(What to produce):
Once you find the line with "duur en praktische zaken." in the entries below, return exactly every line from it through the line with "je graag verder!".

━━━ Supplied data ━━━

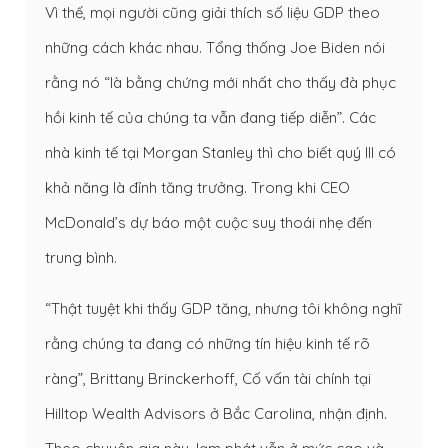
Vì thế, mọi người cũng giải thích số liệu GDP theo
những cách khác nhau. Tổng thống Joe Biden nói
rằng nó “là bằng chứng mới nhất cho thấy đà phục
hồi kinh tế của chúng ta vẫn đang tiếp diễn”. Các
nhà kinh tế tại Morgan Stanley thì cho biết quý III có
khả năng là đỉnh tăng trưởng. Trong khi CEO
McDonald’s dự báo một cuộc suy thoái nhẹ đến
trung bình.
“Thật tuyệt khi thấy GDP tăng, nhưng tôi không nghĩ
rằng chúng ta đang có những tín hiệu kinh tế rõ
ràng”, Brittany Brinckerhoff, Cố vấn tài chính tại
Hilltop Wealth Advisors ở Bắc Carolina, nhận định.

━━━
━━━ Supplied data ━━━

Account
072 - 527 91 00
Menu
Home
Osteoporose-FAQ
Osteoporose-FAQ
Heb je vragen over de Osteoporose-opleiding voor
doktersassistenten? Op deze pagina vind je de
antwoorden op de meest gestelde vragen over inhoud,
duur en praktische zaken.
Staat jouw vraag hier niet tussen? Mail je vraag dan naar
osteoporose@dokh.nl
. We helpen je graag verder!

━━━
━━━ Supplied data ━━━

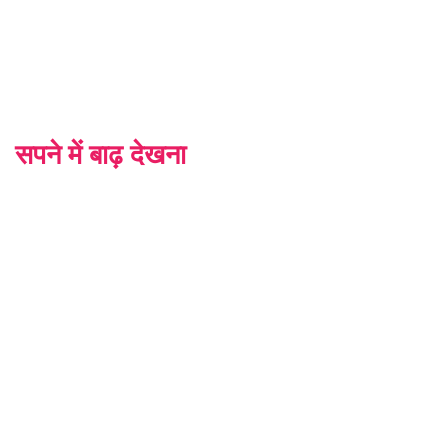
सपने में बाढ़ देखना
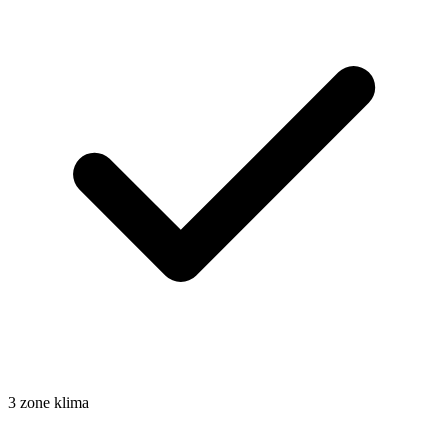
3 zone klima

━━━

(Your response):
duur en praktische zaken.
Staat jouw vraag hier niet tussen? Mail je vraag dan naar
osteoporose@dokh.nl
. We helpen je graag verder!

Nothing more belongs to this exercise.